Business

Financial Statements: Why Companies Have Financial Statements

There are many reasons why a business may need or want financial statements. Unfortunately, when a business contacts their accountant or CPA, it’s often not just a wish but a pressing need. This may be because there was a request from an investor or bank that is willing to provide a loan. There may be a limited window of opportunity that must be met in order to obtain the requested financing.

So let’s digress when a company doesn’t have a pressing need and answer why they would have financial statements.

Financial statements can be used to measure the financial health of your business in many ways. Standard financial statements have three components, each of which can help ensure a different aspect of the company’s financial health. After all, you wouldn’t want to go to a doctor if you were limited to just one test.

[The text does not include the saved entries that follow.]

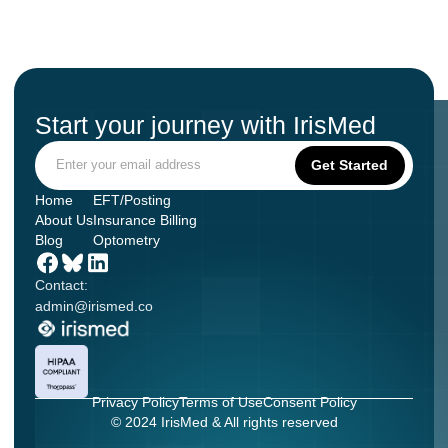
Start your journey with IrisMed
Home
EFT/Posting
About Us
Insurance Billing
Blog
Optometry
Contact:
admin@irismed.co
Privacy Policy
Terms of Use
Consent Policy
© 2024 IrisMed & All rights reserved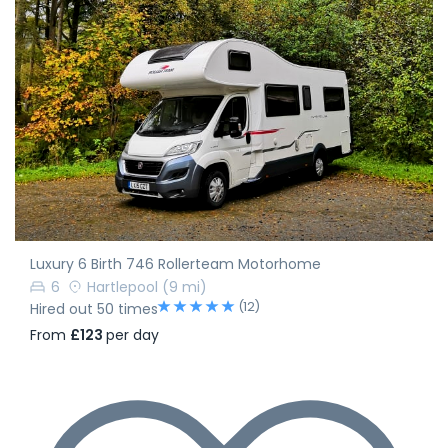
Luxury 6 Birth 746 Rollerteam Motorhome
6
Hartlepool
(9 mi)
(12)
Hired out 50 times
From
£123
per day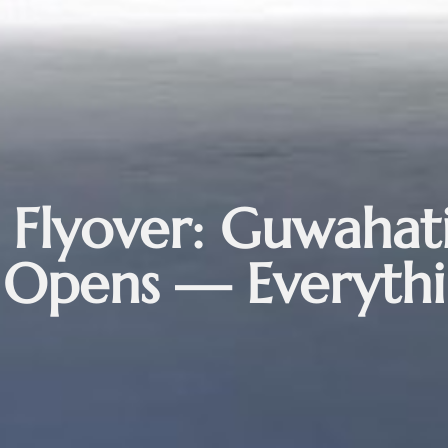
 Flyover: Guwahati
r Opens — Everyth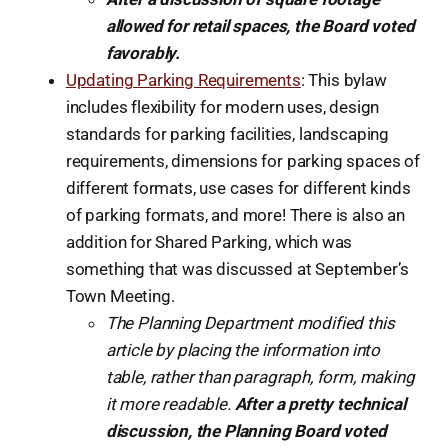
allowed for retail spaces, the Board voted
favorably.
Updating Parking Requirements
: This bylaw
includes flexibility for modern uses, design
standards for parking facilities, landscaping
requirements, dimensions for parking spaces of
different formats, use cases for different kinds
of parking formats, and more! There is also an
addition for Shared Parking, which was
something that was discussed at September’s
Town Meeting.
The Planning Department modified this
article by placing the information into
table, rather than paragraph, form, making
it more readable.
After a pretty technical
discussion, the Planning Board voted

The first component of a set of financial statements is the balance sheet. The balance sheet shows the assets, liabilities, and net worth of the company. There is a familiar formula that accounting students know that explains how the balance is kept on the balance sheet. Briefly though the balance sheet will result in the owners knowing the equity in the business. So if they started by investing $100,000 in the business and the capital is higher or lower, they know how far they’ve come and where they are now.

The second component of financial statements is the income statement. This shows over a period of time if there was a profit or loss. Depending on the type of business, this can be completed in a single-step or multi-step format.

The last part is the Statement of Cash Flows. As the name implies, it shows how the business has been affected by cash and whether or not its cash position has improved.